(Items from a dataset)
━━━━━━━━

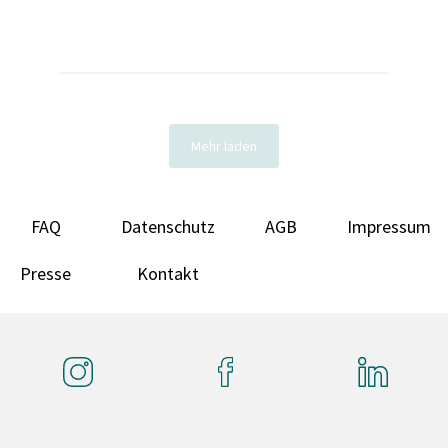
Mehr laden
FAQ
Datenschutz
AGB
Impressum
Presse
Kontakt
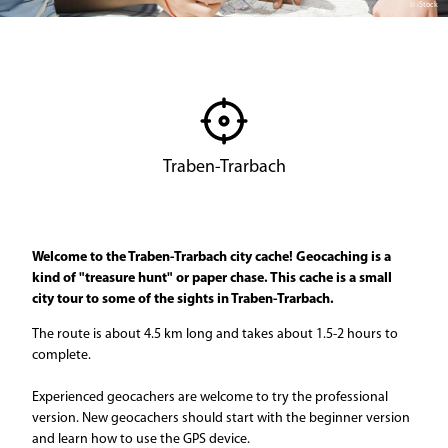
© iStock
Traben-Trarbach
Welcome to the Traben-Trarbach city cache! Geocaching is a
kind of "treasure hunt" or paper chase. This cache is a small
city tour to some of the sights in Traben-Trarbach.
The route is about 4.5 km long and takes about 1.5-2 hours to
complete.
Experienced geocachers are welcome to try the professional
version. New geocachers should start with the beginner version
and learn how to use the GPS device.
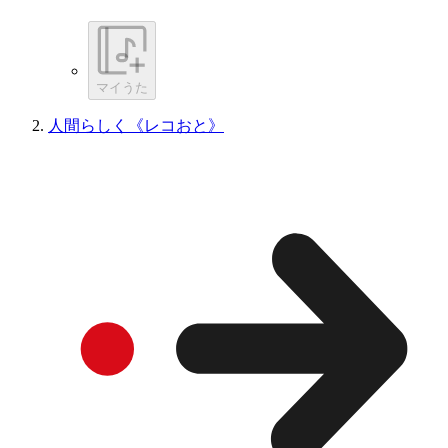
マイうた
人間らしく《レコおと》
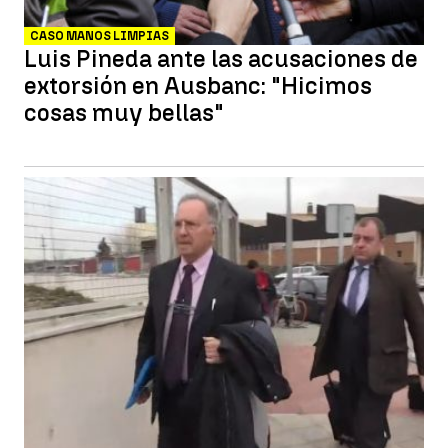
CASO MANOS LIMPIAS
Luis Pineda ante las acusaciones de
extorsión en Ausbanc: "Hicimos
cosas muy bellas"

━━━━━━━━

Look through the lines above and collect those with the word "Trarbach".

Traben-Trarbach
Welcome to the Traben-Trarbach city cache! Geocaching is a
city tour to some of the sights in Traben-Trarbach.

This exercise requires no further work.